One of President Obama's first acts has been to berate Wall Street executives for taking the sixth largest round of bonuses in history at the taxpayers' expense.

That the US President is suddenly under public pressure to do this demonstrates not only the depth of public anger but also the gulf in public knowledge about how the financial markets work. My own perception is that intensive regulation - ironically designed to protect the financial system and the general public from the kind of risks now occurring - has funneled the world's investment funds and opportunities into a cloistered environment in which only a privileged few are trusted to connect them. Enormous rewards for those few are simply a bi-product of that regulatory outcome. And it's unsurprising that those rewards should remain high as the flow of investment capital runs dry in the face of intensifying demand from cash-strapped banks and corporations.

But all the participants in the financial system must now recognise there's a new seat at the table. While governments and central banks have always been big players in the financial markets, their new role as sole marketmaker has pulled up a chair for the taxpayer. This new player demands to know how "my money" is being used, and has the benefit of increasing media attention focused on finding that out. This in turn casts each government leader in a role similar to that of an investment banking chief executive at a perpetual AGM. Voting may be over for the US President, but now the lobbying for a multitude of special resolutions begins. For Gordon Brown, more torture awaits on both fronts.

So how can governments and their leaders escape this predicament? How can they hand off their role as marketmakers, and let the taxpayer get back to running the store?

Certainly one lever they can pull, amplified recently by Niall Ferguson, is to "de-leverage" the entire system by funding yet further bank write-offs and re-writing consumer mortgages at more affordable rates (which has happened many times in the UK sub-prime mortgage sector).

But this seems to assume the financial system will remain more or less the same. And I don't believe it will. I certainly don't believe that taxpayers will ever completely turn their backs on finance again. Indeed, as emerged at WeBank, it seems we are moved to generate a new system with a new set of rules.

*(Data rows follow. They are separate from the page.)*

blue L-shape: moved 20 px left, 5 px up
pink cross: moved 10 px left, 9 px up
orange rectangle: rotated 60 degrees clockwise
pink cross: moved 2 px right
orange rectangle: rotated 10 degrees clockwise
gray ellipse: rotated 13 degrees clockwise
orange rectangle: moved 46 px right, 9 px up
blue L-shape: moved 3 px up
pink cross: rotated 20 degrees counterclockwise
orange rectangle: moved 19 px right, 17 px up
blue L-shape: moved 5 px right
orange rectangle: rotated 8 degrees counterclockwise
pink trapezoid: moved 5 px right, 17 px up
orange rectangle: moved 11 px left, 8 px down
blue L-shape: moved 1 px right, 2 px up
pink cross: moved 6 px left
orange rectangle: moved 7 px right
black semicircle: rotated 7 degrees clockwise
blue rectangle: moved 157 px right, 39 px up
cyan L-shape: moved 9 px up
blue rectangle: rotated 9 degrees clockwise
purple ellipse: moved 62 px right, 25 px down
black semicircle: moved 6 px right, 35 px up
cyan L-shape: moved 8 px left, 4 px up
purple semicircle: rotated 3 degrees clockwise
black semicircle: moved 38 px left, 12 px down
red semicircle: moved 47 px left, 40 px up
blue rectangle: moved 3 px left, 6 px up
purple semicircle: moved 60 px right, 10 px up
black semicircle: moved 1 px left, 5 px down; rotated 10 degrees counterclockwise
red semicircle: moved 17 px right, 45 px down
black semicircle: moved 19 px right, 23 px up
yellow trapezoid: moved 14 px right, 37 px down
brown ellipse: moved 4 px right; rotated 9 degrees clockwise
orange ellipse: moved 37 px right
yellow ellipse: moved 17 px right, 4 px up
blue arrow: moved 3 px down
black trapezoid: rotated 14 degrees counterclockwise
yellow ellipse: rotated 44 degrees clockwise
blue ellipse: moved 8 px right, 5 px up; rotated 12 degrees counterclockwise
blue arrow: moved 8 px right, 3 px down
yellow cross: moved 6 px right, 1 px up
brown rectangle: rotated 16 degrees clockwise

The attack on 'excessive' bonuses challenges the notion that matching investment capital and investment opportunities should be a rarefied activity reserved for the anointed few. Carry that challenge through and you have a set of simplified, transparent marketplaces that are substantially open to all, in a direct sense, albeit still facilitated by a skilled few in an open and transparent way. There is already a trend in this direction with individuals spread-betting and investing in contracts for differences on various plaforms. But that's still way too sophisticated to be deemed reasonably accessible to all. A process of further simplification, with increased openness and transparency, would be entirely consistent with the development of directly accessible consumer marketplaces around facilitators in travel, auctions, retail, betting, entertainment, personal finance and trade finance markets during the past decade. In those marketplaces, the role of the facilitator has been to enable consumers to seize control of their own experience and keep much more of the value that was previously retained by suppliers.

In this sense, the "democratisation" of the financial markets may be seen as very much a logical step, rather than anything terribly radical. It will be important to get the rules right - just as that has been critical to the success of many other consumer platforms already out there. But openness, fairness, transparency, and both governments' and taxpayers' determination to get out of this mess, ought to be reliable guides.